ACTION ITEM = Determine the number of lines in the following entries that hold the word "Fique". Give only that number.

RECORDS =
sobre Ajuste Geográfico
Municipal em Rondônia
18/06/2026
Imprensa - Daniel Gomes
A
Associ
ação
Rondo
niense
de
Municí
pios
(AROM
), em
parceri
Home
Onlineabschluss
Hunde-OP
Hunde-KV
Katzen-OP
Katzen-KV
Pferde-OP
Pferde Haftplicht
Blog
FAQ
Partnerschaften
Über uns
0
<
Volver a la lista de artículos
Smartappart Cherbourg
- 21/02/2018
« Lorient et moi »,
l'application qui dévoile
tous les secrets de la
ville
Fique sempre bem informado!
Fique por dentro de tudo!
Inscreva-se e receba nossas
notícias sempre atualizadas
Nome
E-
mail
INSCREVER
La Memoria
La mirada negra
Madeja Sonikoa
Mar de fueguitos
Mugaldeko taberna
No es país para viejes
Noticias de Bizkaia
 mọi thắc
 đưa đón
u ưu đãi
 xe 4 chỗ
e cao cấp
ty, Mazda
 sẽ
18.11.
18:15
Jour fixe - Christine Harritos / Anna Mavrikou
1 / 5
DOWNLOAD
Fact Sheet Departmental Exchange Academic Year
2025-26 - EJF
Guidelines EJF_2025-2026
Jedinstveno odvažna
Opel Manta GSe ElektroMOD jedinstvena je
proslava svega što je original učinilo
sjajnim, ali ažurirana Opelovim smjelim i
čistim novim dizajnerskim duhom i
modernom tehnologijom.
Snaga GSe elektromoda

YOUR RESPONSE = 2